Our train was on time and a slightly newer one than the previous 2 trains. Instead of brown the beds were blue which made for a slighlty nicer colour scheme. The train was pretty lively and all along one side was a group of young girls who spent most of the afternoon playing games and passing notes along the train. Our bay was just us and two of the girls so we both sat by the window until sunset. The views were better than before as the train made its way along a river valley. Once the sun went down we made our beds and settled down to watch a film.

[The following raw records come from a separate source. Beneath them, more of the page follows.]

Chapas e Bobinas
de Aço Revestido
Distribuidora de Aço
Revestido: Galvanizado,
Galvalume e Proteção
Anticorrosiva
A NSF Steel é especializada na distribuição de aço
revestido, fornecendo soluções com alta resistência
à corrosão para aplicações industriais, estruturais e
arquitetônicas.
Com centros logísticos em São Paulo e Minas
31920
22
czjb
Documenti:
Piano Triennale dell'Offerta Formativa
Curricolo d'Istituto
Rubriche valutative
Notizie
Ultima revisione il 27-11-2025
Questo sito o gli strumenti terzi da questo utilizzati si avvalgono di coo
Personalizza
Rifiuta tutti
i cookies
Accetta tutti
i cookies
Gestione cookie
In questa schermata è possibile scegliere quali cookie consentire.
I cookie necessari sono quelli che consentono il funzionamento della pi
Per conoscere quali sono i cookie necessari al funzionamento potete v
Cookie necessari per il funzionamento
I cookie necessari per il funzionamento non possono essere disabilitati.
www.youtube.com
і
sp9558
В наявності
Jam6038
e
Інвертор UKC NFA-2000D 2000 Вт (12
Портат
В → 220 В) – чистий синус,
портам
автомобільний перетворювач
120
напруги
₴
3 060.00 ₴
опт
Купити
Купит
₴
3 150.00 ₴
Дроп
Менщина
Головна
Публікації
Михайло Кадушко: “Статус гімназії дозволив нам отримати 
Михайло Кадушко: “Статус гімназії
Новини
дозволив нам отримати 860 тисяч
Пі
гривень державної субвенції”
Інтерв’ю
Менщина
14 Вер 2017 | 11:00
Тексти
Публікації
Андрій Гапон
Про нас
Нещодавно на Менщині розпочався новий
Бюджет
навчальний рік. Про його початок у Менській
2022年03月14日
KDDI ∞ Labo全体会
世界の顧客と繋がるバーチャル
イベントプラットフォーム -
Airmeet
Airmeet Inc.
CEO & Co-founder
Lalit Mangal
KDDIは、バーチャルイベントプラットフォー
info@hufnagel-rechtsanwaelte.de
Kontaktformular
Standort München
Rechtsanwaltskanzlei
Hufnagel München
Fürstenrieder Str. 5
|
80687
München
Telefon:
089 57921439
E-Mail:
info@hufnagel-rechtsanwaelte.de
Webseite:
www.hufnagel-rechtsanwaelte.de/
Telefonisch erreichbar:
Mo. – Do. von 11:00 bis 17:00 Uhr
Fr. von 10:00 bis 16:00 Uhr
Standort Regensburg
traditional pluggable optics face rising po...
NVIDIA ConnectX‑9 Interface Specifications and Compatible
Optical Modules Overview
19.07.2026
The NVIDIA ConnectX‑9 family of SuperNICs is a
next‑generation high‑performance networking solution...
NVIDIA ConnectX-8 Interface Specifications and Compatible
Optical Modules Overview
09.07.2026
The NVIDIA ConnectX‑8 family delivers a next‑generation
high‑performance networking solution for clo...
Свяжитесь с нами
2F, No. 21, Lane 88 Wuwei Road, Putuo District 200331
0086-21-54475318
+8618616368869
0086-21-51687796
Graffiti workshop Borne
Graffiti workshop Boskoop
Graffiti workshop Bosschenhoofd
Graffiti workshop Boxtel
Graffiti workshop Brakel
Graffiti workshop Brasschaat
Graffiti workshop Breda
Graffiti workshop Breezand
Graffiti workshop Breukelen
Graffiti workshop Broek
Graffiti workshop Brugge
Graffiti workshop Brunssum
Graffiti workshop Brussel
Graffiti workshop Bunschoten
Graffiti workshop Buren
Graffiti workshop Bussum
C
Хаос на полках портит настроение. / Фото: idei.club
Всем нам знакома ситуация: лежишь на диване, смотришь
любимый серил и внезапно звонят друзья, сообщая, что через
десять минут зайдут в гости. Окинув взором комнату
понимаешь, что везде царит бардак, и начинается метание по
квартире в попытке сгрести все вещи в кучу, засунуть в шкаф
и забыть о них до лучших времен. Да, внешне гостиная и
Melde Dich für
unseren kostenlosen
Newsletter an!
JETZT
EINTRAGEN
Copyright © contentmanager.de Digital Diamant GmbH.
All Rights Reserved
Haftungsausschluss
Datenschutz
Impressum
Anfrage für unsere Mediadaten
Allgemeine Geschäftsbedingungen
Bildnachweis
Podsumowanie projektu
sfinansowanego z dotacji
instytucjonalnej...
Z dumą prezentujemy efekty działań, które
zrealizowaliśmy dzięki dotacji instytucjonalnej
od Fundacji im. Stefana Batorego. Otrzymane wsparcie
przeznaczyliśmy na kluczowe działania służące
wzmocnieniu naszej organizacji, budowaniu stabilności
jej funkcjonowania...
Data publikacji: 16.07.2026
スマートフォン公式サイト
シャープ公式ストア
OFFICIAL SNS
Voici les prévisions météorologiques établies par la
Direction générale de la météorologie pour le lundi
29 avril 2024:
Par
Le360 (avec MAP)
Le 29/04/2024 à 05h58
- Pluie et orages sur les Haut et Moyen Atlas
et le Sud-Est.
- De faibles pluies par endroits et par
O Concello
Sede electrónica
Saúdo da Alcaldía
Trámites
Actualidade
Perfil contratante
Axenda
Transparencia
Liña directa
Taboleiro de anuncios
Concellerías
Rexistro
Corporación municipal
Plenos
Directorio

Thankfully the group of school girls left the train at Yekaterinberg and we got alot of new neighbours. Opposite us a young couple with a 10 month old baby moved in. And to the other side an American man and a Russian lady. All of them were very friendly and we soon discovered (with the help of google translate), that the couple were going to Kazakhstan to see his family. Our American neighbour had missed his original train and sadly only been able to make it onto a third class carriage on our train; probably not how he wanted his first Russian train journey to go. Before bed Matthias chatted to the American-Russian couple who thought he was in his early twenties.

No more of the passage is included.